Saturday, October 26, 2019

McQ's Best Of 1998 Vol 7 - Sing Nice, Sing Mean, Sing Everything In Between!

1998's best singer-songwriter, folk, and more literate rock moments are the focus here in this celebration of the power of words and simple instrumentation merged.

Here's the Spotify Link! Enjoy!


About the Artists/Albums/Songs Featured on this Mix!


1. The Colour Of Spring - Mark Hollis: Though never intended this way, we begin our look back at 1998's best singer-songwriter efforts with selects from signature albums by two artists recently passed.  First up, the breathtakingly quiet opening track from Talk Talk frontman Mark Hollis's stunning eponymous debut. As intimate and spare as any record I've heard, Mark Hollis is not an album for every moment, but when you are in the specific mood for it, nothing else will do. Sadly, it wound up the only solo recording of Hollis's career.
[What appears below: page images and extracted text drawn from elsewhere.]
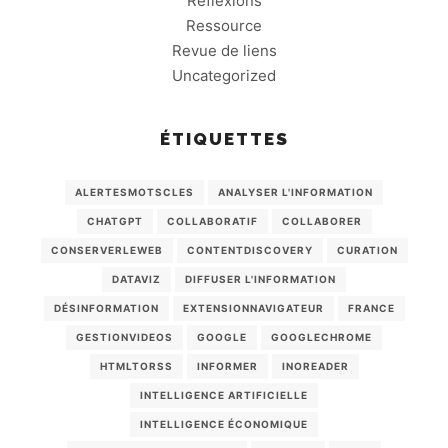
Réflexions
Ressource
Revue de liens
Uncategorized
ÉTIQUETTES
ALERTESMOTSCLES
ANALYSER L'INFORMATION
CHATGPT
COLLABORATIF
COLLABORER
CONSERVERLEWEB
CONTENTDISCOVERY
CURATION
DATAVIZ
DIFFUSER L'INFORMATION
DÉSINFORMATION
EXTENSIONNAVIGATEUR
FRANCE
GESTIONVIDEOS
GOOGLE
GOOGLECHROME
HTMLTORSS
INFORMER
INOREADER
INTELLIGENCE ARTIFICIELLE
INTELLIGENCE ÉCONOMIQUE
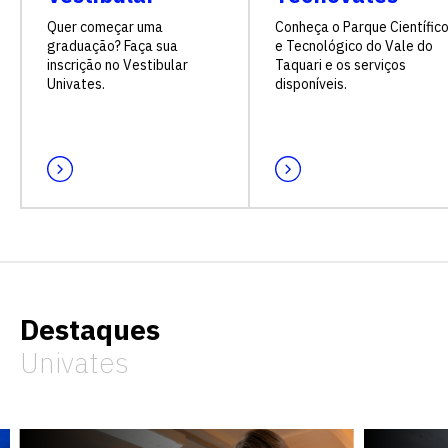
Quer começar uma
Conheça o Parque Científic
graduação? Faça sua
e Tecnológico do Vale do
inscrição no Vestibular
Taquari e os serviços
Univates.
disponíveis.
Destaques
Univates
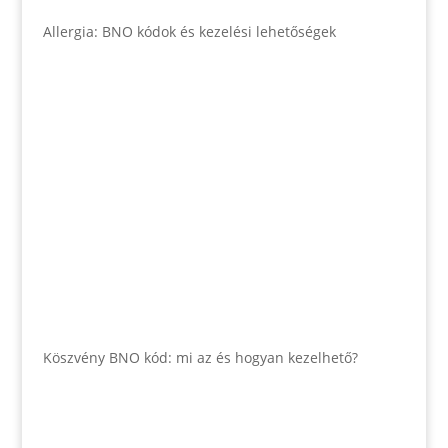
Allergia: BNO kódok és kezelési lehetőségek
Köszvény BNO kód: mi az és hogyan kezelhető?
2. Random Rules - Silver Jews: Stephen Malkmus returned to Silver Jews for the band's third outing, and the result was the most playful and varied record of the act's career, American Water. But this is Silver Jews here, so playful doesn't necessarily mean optimistic and upbeat, as is clear on this witty album opener that finds David Berman now accepting the undeniable randomness of life that so tortured him on the band's previous release The Natural Bridge.  



3. National Express - The Divine Comedy: The Divine Comedy remains active, but this delightfully tongue-in-cheek, old-fashioned 1998 number from their sixth album Fin De Siecle was the Neil Hannon-led North Ireland chamber pop outfit's biggest hit to date.
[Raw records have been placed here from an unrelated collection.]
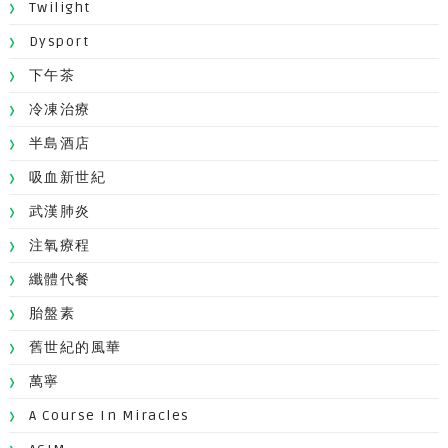
Twilight
Dysport
下午茶
冷凍治療
半島酒店
吸血新世紀
武漢肺炎
注氧療程
纖體代餐
胎盤素
舊世紀的風華
萬寧
A Course In Miracles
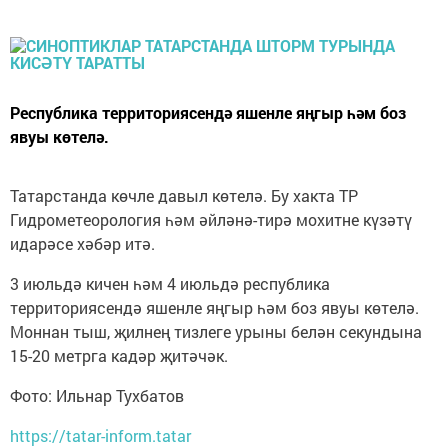
Республика территориясендә яшенле яңгыр һәм боз
явуы көтелә.
Татарстанда көчле давыл көтелә. Бу хакта ТР
Гидрометеорология һәм әйләнә-тирә мохитне күзәтү
идарәсе хәбәр итә.
3 июльдә кичен һәм 4 июльдә республика
территориясендә яшенле яңгыр һәм боз явуы көтелә.
Моннан тыш, җилнең тизлеге урыны белән секундына
15-20 метрга кадәр җитәчәк.
Фото: Ильнар Тухбатов
https://tatar-inform.tatar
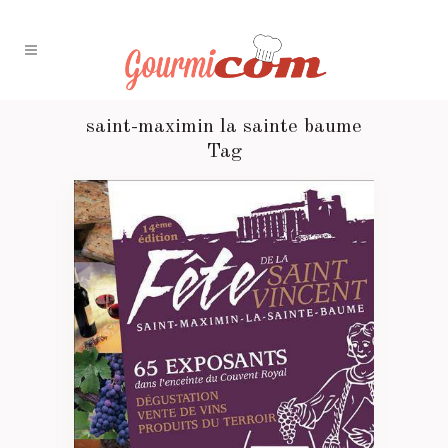
saint-maximin la sainte baume
Tag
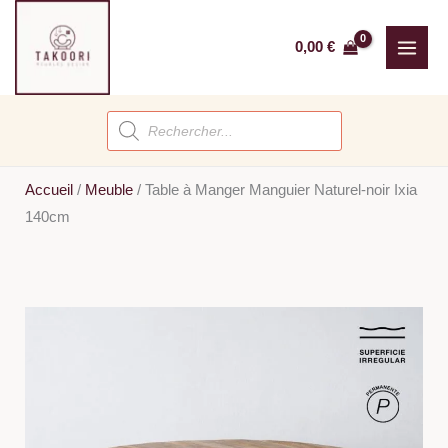
Aller
au
0,00
€
contenu
Recherche
de
produits
Accueil
/
Meuble
/
Table à Manger Manguier Naturel-noir Ixia
140cm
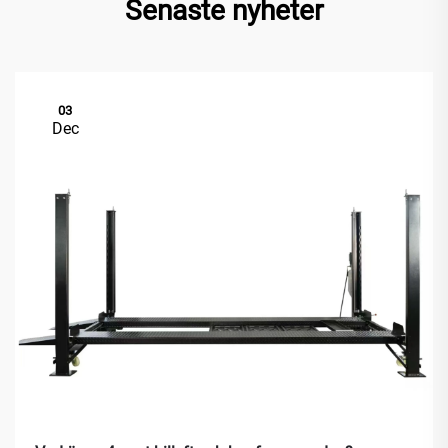
Senaste nyheter
03
Dec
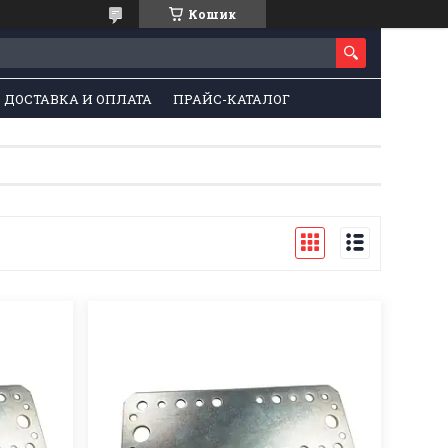
Кошик
ДОСТАВКА И ОПЛАТА
ПРАЙС-КАТАЛОГ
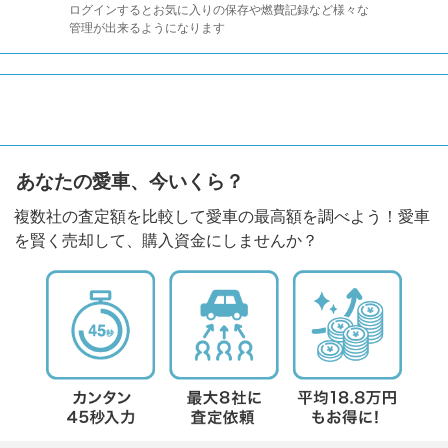
ログインするとお気に入りの保存や燃費記録など様々な
管理が出来るようになります
あなたの愛車、今いくら？
複数社の査定額を比較して愛車の最高額を調べよう！愛車
を賢く売却して、購入資金にしませんか？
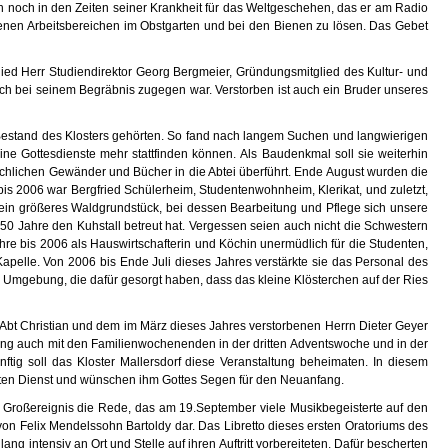
uch noch in den Zeiten seiner Krankheit für das Weltgeschehen, das er am Radio
enen Arbeitsbereichen im Obstgarten und bei den Bienen zu lösen. Das Gebet
ed Herr Studiendirektor Georg Bergmeier, Gründungsmitglied des Kultur- und
uch bei seinem Begräbnis zugegen war. Verstorben ist auch ein Bruder unseres
 Bestand des Klosters gehörten. So fand nach langem Suchen und langwierigen
eine Gottesdienste mehr stattfinden können. Als Baudenkmal soll sie weiterhin
irchlichen Gewänder und Bücher in die Abtei überführt. Ende August wurden die
is 2006 war Bergfried Schülerheim, Studentenwohnheim, Klerikat, und zuletzt,
d ein größeres Waldgrundstück, bei dessen Bearbeitung und Pflege sich unsere
0 Jahre den Kuhstall betreut hat. Vergessen seien auch nicht die Schwestern
ahre bis 2006 als Hauswirtschafterin und Köchin unermüdlich für die Studenten,
pelle. Von 2006 bis Ende Juli dieses Jahres verstärkte sie das Personal des
n Umgebung, die dafür gesorgt haben, dass das kleine Klösterchen auf der Ries
 Abt Christian und dem im März dieses Jahres verstorbenen Herrn Dieter Geyer
tung auch mit den Familienwochenenden in der dritten Adventswoche und in der
ftig soll das Kloster Mallersdorf diese Veranstaltung beheimaten. In diesem
aften Dienst und wünschen ihm Gottes Segen für den Neuanfang.
n Großereignis die Rede, das am 19.September viele Musikbegeisterte auf den
 Felix Mendelssohn Bartoldy dar. Das Libretto dieses ersten Oratoriums des
ng intensiv an Ort und Stelle auf ihren Auftritt vorbereiteten. Dafür bescherten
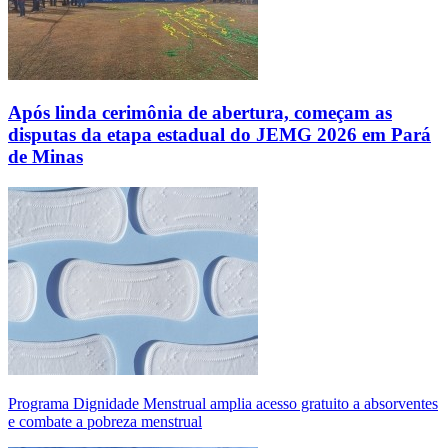
Após linda cerimônia de abertura, começam as
disputas da etapa estadual do JEMG 2026 em Pará
de Minas
Programa Dignidade Menstrual amplia acesso gratuito a absorventes
e combate a pobreza menstrual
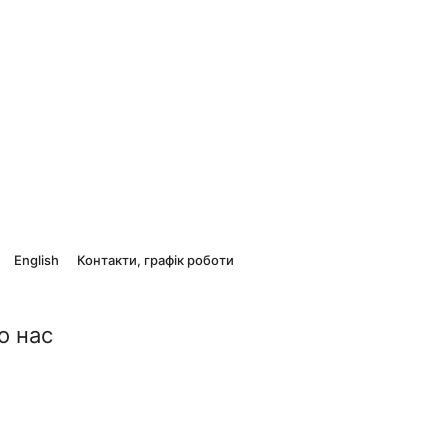
English
Контакти, графік роботи
о нас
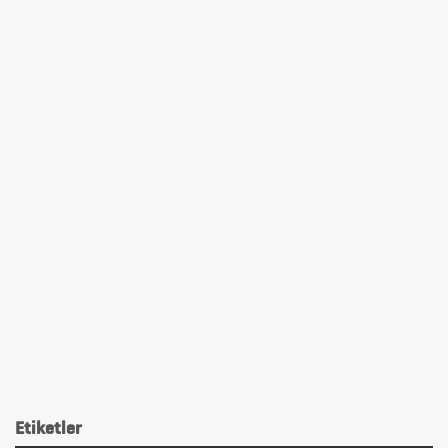
Etiketler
4. Car Wheels On A Gravel Road - Lucinda Williams: We've already featured a cut from Lucinda William's classic Car Wheels On A Gravel Road on our 1998 Best Of The Best, and Nancy pilfered from the record deep for her upcoming 1998 Favorites mix, but I felt it irresponsible to do a 1998 singer-songwriter mix and not include at least one track from the year's best effort in the genre. So how better to represent Car Wheels the album here than with its title track, the most critically lauded song on the record.
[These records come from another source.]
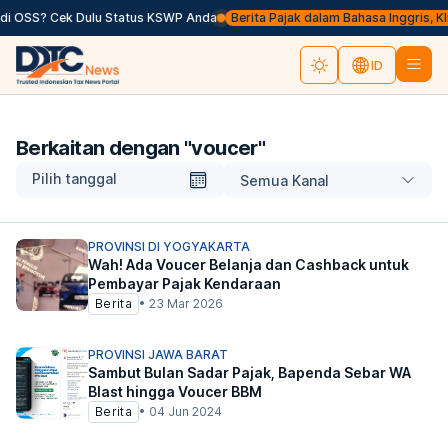
i OSS? Cek Dulu Status KSWP Anda
Berita Pajak dalam Bahasa Inggris, Klik 
ID
Berkaitan dengan "
voucer
"
Pilih tanggal
Semua Kanal
PROVINSI DI YOGYAKARTA
Wah! Ada Voucer Belanja dan Cashback untuk
Pembayar Pajak Kendaraan
Berita
•
23 Mar 2026
PROVINSI JAWA BARAT
Sambut Bulan Sadar Pajak, Bapenda Sebar WA
Blast hingga Voucer BBM
Berita
•
04 Jun 2024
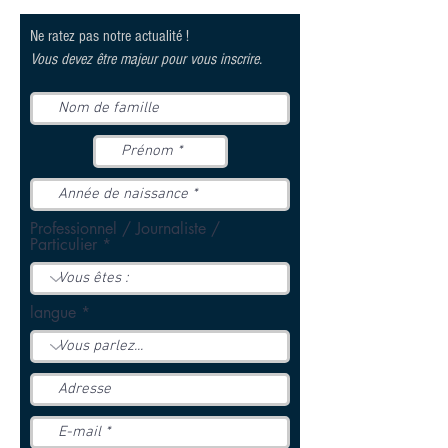
Ne ratez pas notre actualité !
Vous devez être majeur pour vous inscrire.
Professionnel / Journaliste /
Particulier
langue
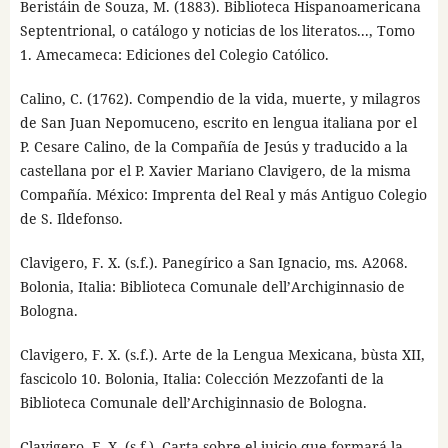
Beristáin de Souza, M. (1883). Biblioteca Hispanoamericana
Septentrional, o catálogo y noticias de los literatos..., Tomo
1. Amecameca: Ediciones del Colegio Católico.
Calino, C. (1762). Compendio de la vida, muerte, y milagros
de San Juan Nepomuceno, escrito en lengua italiana por el
P. Cesare Calino, de la Compañía de Jesús y traducido a la
castellana por el P. Xavier Mariano Clavigero, de la misma
Compañía. México: Imprenta del Real y más Antiguo Colegio
de S. Ildefonso.
Clavigero, F. X. (s.f.). Panegírico a San Ignacio, ms. A2068.
Bolonia, Italia: Biblioteca Comunale dell’Archiginnasio de
Bologna.
Clavigero, F. X. (s.f.). Arte de la Lengua Mexicana, bùsta XII,
fascicolo 10. Bolonia, Italia: Colección Mezzofanti de la
Biblioteca Comunale dell’Archiginnasio de Bologna.
Clavigero, F. X. (s.f.). Carta sobre el juicio que formará la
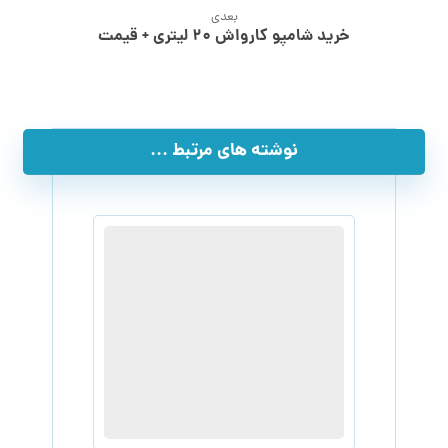
بعدی
خرید شامپو کارواش ۲۰ لیتری + قیمت
نوشته های مرتبط ...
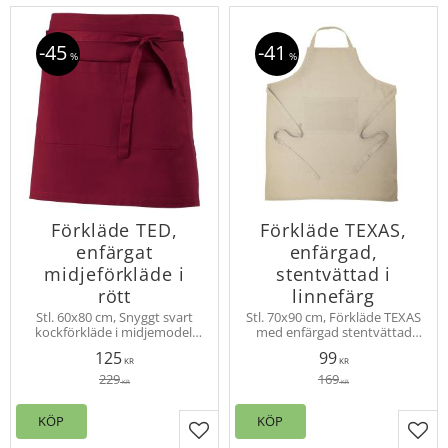
45
41
%
%
Förkläde TED,
Förkläde TEXAS,
enfärgat
enfärgad,
midjeförkläde i
stentvättad i
rött
linnefärg
Stl. 60x80 cm, Snyggt svart
Stl. 70x90 cm, Förkläde TEXAS
kockförkläde i midjemodell
med enfärgad stentvättad
med en stor ficka fram
touch för en härlig " jeans-
125
99
uppdelad i två fack. Skyddar
immitation" Delad ficka på
KR
KR
dina kläder när du serverar
bröstet, reglerbart nackband.
229
169
KR
KR
och lagar mat.
KÖP
KÖP
Lägg till i favoriter
Lägg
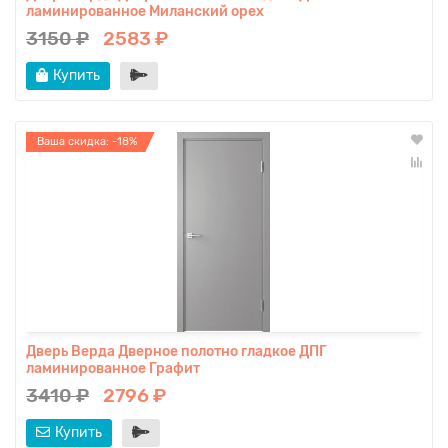
ламинированное Миланский орех
3150 ₽
2583 ₽
Купить
Ваша скидка: -18%
Дверь Верда Дверное полотно гладкое ДПГ
ламинированное Графит
3410 ₽
2796 ₽
Купить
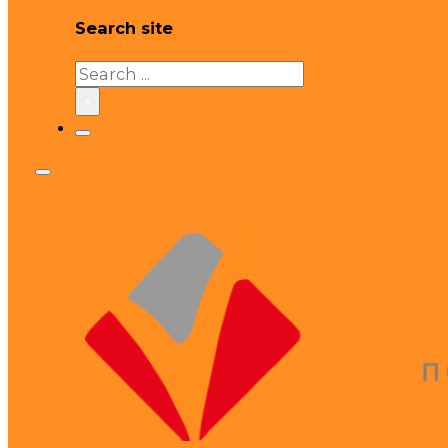
Search site
Search
×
5. Painbirds - Sparklehorse: We've already profiled tracks from Sparklehorse's Good Morning, Spider on our Best Of The Best and Early Indie / Aging Alts mixes, but I couldn't let this amazing ballad from the album, my favorite of the record's many mellower tracks, go unrecognized



6. Everybody Here Wants You - Jeff Buckley: Double album Sketches For My Sweetheart The Drunk was the first posthumous release following Buckley's tragic Nashville drowning in May of 1997.  Comprised in large part of nearly completed tracks he had been working on with Television's Tom Verlaine but had then decided to rework, it's a frustratingly unfinished and uneven release, but multiple gems do exist, none more potent than his aching but wary love song for his charismatic girlfriend at the time, Joan As Police Woman front woman Joan Wasser. 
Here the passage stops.